A soteriology of the woods

The Soteriology of the Woods

From as early as I can remember I have enjoyed sauntering – that wonderful human act of walking contemplatively in nature.  A ten-acre wood backed my childhood home a few miles outside Brazil, Indiana.  I spent untold hours in those woods playing with friends and just as many walking alone.  When not in school or completing some chore, you could likely find me there, oftentimes with other neighborhood kids.  They, my two older brothers, and I invested our childhood in clearing and maintaining what seemed like miles of bicycle trails.  The trails traversed hills and hollers and a creek that we affectionately called “sewer creek” because of its stench from septic system runoff from nearby homes, including mine.  Along those trails among the trees, we played Batman and Robin, Superman, Indy 500 and pioneers.  We also played war (with a special affinity for World War II, after watching old army movies on Channel 4 out of Indianapolis), and we played cowboys and Indians, which to date has not resulted in my childhood being canceled. 

My best memories of those woods – full of large oaks and scraggly maples, red buds and flowering dogwoods, brambles and wild grape vines – were my solitary walks attending to that great treasury for the imagination that we called “the woods.” In those woods I first encountered God, the Source of all life, who lived and moved in every square inch of those woods and dwelled in every creature, great and small.  The preacher at my local Church told me God dwelled in a faraway Heaven, but I knew instinctively, intuitively, as a child, that God – Divinity – spilled over into those woods.  They were enchanted, filled with a deep, deep song that rang out through the movements of White-tailed deer, the elusive pride of feral cats, the flying squirrel I once encountered, even the ticks and mosquitoes, and all of the flora that grew from the dark woodland soil – the trilliums and daffodils, the briars and poison ivy. As the Orthodox Church liturgy proclaims, God is “everywhere present and fillest all things.”

No matter what I was feeling on any given day, a woodland saunter refreshed and restored my spirits. In the experience, I sensed there was a Source who held all things together. I went there often to decompress after a dreadfully-long school day. I recall a long meandering walk I took to deal with the confusion and shock after the death of my dad to leukemia when I was nine years old. After a few moments in those woods, I was reassured that all was well and all would be well, whatever was happening in life.  Today I am still drawn to woodlands and feel a day is incomplete if I do not spend a few moments walking a woodland path.

Two years ago, Michelle and I purchased seven acres in northern Clark County in southern Indiana.  We sold our suburban home and rented a house while building a cottage atop a knoll that overlooks Polk Run, a creek that meanders through this part of the county and feeds into Fourteen Mile Creek, which empties into the Ohio River about five miles down the road.  We moved into our cottage in late April 2020.  One of my first orders of business was to clear a walking trail in the woods behind our home, just as I did as a boy in those woods behind my childhood home. 
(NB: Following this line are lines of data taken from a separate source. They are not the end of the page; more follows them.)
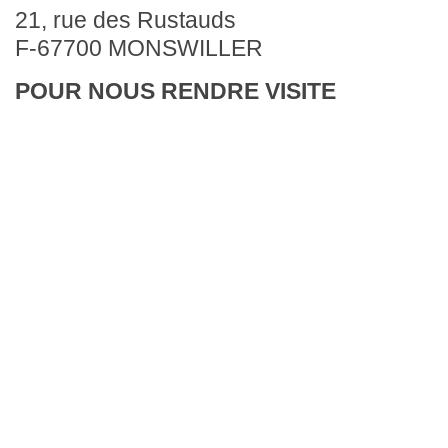
21, rue des Rustauds
F-67700 MONSWILLER
POUR NOUS RENDRE VISITE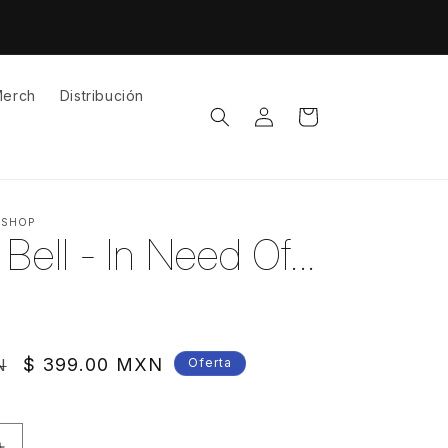
erch
Distribución
Iniciar
Carrito
sesión
 SHOP
Bell - In Need Of...
Precio
$ 399.00 MXN
N
Oferta
de
oferta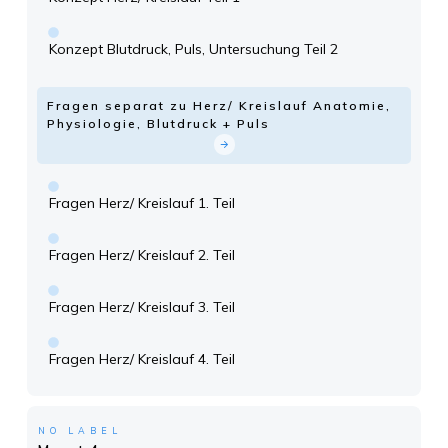
Konzept Blutdruck, Puls, Untersuchung Teil 2
Fragen separat zu Herz/ Kreislauf Anatomie,
Physiologie, Blutdruck + Puls
Fragen Herz/ Kreislauf 1. Teil
Fragen Herz/ Kreislauf 2. Teil
Fragen Herz/ Kreislauf 3. Teil
Fragen Herz/ Kreislauf 4. Teil
NO LABEL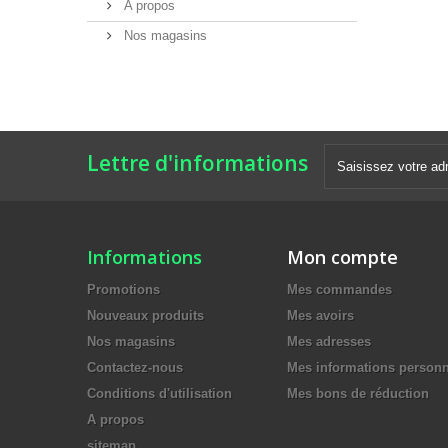
A propos
Nos magasins
Lettre d'informations
Informations
Mon compte
Promotions
Mes commandes
Nouveaux produits
Mes avoirs
Nos magasins
Mes adresses
Contactez-nous
Mes informations personn
Conditions d'utilisation
Mes bons de réduction
A propos
sitemap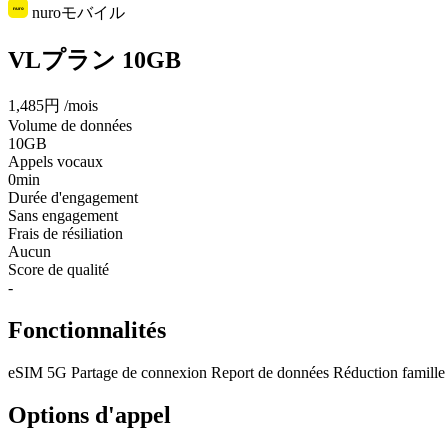
nuroモバイル
VLプラン 10GB
1,485円
/mois
Volume de données
10GB
Appels vocaux
0min
Durée d'engagement
Sans engagement
Frais de résiliation
Aucun
Score de qualité
-
Fonctionnalités
eSIM
5G
Partage de connexion
Report de données
Réduction famille
Options d'appel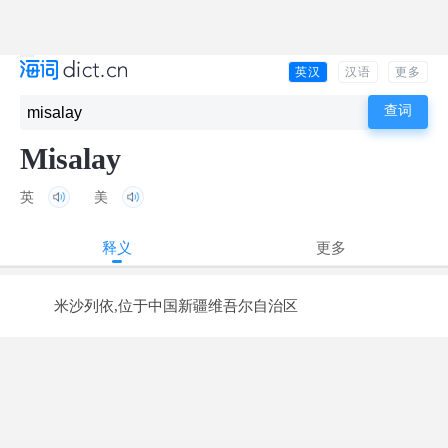
英汉
汉语
更多
Misalay
英
美
释义
更多
米沙列依,位于中国新疆维吾尔自治区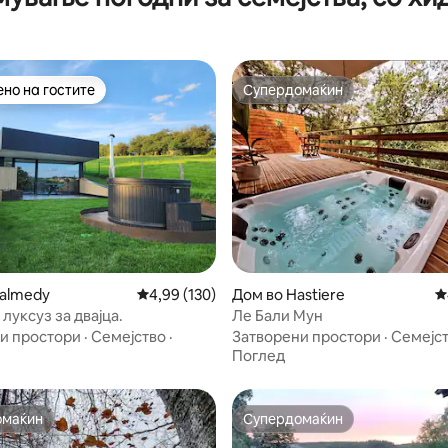
но на гостите
Супердомаќин
јуспешните „Омилени на гостите“
Супердомаќин
almedy
Просечна оцена: 4,99 од 5, 130 рецензии
4,99 (130)
Дом во Hastiere
П
од 5, 172 рецензии
 луксуз за двајца.
Ле Бали Мун
и простори
·
Семејство
·
Затворени простори
·
Семејс
Поглед
омаќин
Супердомаќин
омаќин
Супердомаќин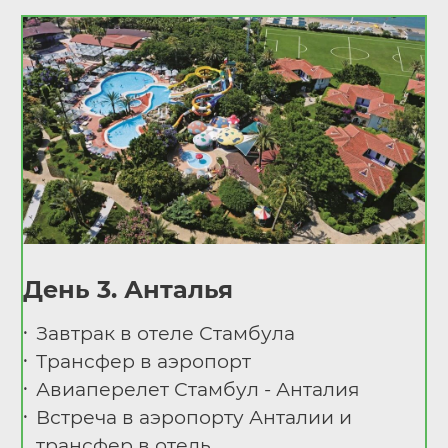
День 3. Анталья
Завтрак в отеле Стамбула
Трансфер в аэропорт
Авиаперелет Стамбул - Анталия
Встреча в аэропорту Анталии и
трансфер в отель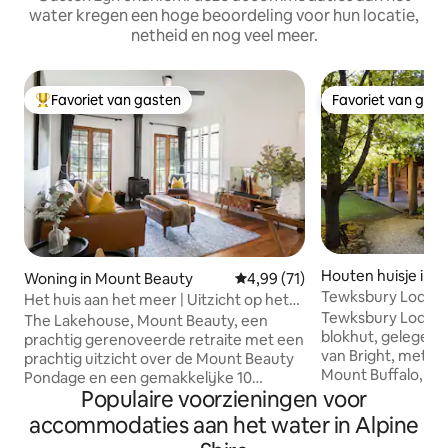
water kregen een hoge beoordeling voor hun locatie,
netheid en nog veel meer.
Favoriet van gasten
Favoriet van gas
Topfavoriet van gasten
Favoriet van gas
Houten huisje in 
Woning in Mount Beauty
Gemiddelde beoordeling van 4,
4,99 (71)
h
Tewksbury Lodge 
Het huis aan het meer | Uitzicht op het
in Canadese stijl
Tewksbury Lodge i
meer en open haard
The Lakehouse, Mount Beauty, een
blokhut, gelegen 
prachtig gerenoveerde retraite met een
van Bright, met ee
prachtig uitzicht over de Mount Beauty
Mount Buffalo, gen
Pondage en een gemakkelijke 10
de Ovens. Je zult
Populaire voorzieningen voor
minuten lopen naar de stad. Slaapplaats
die de unieke erva
voor zes personen in drie slaapkamers
accommodaties aan het water in Alpine
authentieke, han
en twee badkamers, met luxe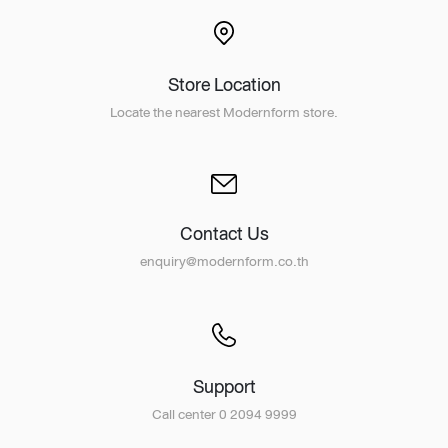
Store Location
Locate the nearest Modernform store.
Contact Us
enquiry@modernform.co.th
Support
Call center 0 2094 9999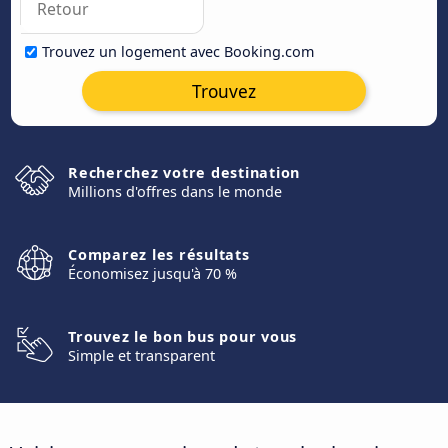
Trouvez un logement avec Booking.com
Trouvez
Recherchez votre destination
Millions d'offres dans le monde
Comparez les résultats
Économisez jusqu'à 70 %
Trouvez le bon bus pour vous
Simple et transparent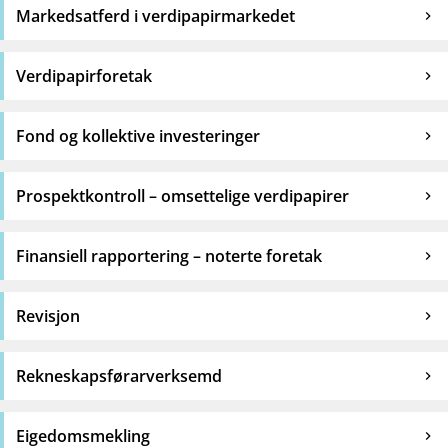
Markedsatferd i verdipapirmarkedet
Verdipapirforetak
Fond og kollektive investeringer
Prospektkontroll – omsettelige verdipapirer
Finansiell rapportering – noterte foretak
Revisjon
Rekneskapsførarverksemd
Eigedomsmekling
Clearing a trail is always something of a moral quandary for me.  To create my new trail I knew I must of necessity disturb the floor of the woods, including the wildflowers and saplings in the path, so I have kept the trail as narrow and modest as possible to minimize my impact.  A year into our time at Polk Run Cottage I have walked the trail through the woods in all four seasons.  I have enjoyed views of spring flowers blooming through last year’s decaying leaves.  I sauntered during the hot days of summer when I fought off mosquitoes and ran into my share of spider webs spanning across the path.  I saw the trail blocked by Polk Run when its high waters came out the creek after heavy fall rains, leaving the trail impassable for days at a time.  I took crunchy walks over ice and snow among ice-covered trees, their branches glistening in the winter sun. 

The hillside meadows and wooded hollers surrounding our cottage dispense the same blessed assurance and calming effect as did the woods behind my childhood home.  A stand of trees as an icon of the Divine Soul is salvific.  Trees die and rise again to save us. A grove of maples can restore a man’s sanity in a mad world. In the woods I commune with the oaks and the ashes; I joyfully and humbly partake at the table of those sylvan sacraments.